His op-ed, “Why Black Lives Matter Isn’t What You Think,” wasn’t a glowing endorsement of the Blacks’ movement and, therefor, was met with a shitstorm of hate and vitriol from the Blacks and the Liberals and Progressives who pander to- and enable them.

That was, in itself, completely to be expected and it’s hard to generate any true sympathy for Mr. Stascavage who should have known what he was buying for himself by not adhering to the Left’s and their minority sharecroppers’ orthodox dogma of total submission to their doctrine.

No. What is horrific is a subset of these vermin’s response, not against Mr. Stascavage directly, but against the The Wesleyan Argus which published his opinion piece and, thereby, exposed the student body to it. The Liberals, Progressives, and their minority sharecroppers are demanding that Wesleyan University defund the Argus because of it.

A petition demanding the Wesleyan Argus lose funding unless it meets certain demands has signatures from at least 172 students, staff and recent alumni. Signatories threatened to boycott the paper because they said it fails to “provide a safe space for the voices of students of color and we are doubtful that it will in the future.”

They also demand that commitment be made by the Argus to create work study/course credit positions; a monthly report on allocation of funds and leadership structure; a required once-per-semester Social Justice/Diversity training for all student publications; active recruitment and advertisement; and open space on the front page in the publication dedicated to marginalized groups/voices, specifying that if no submissions are received, The Argus will print a section labeled “for your voice.”

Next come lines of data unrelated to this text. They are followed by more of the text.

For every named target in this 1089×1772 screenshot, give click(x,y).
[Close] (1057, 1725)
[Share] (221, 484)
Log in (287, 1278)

This is what now passes for students in these Affirmative Action times and in the wake of what the “Civil Rights” movement has degenerated into. They demand that White voices be silenced in favor of “Social Justice” and providing Liberal, Progressive, and Minority students total freedom from any opinion or subject matter that might may them uncomfortable in some way, shape, or form by not rigorously adhering to their sensitivities.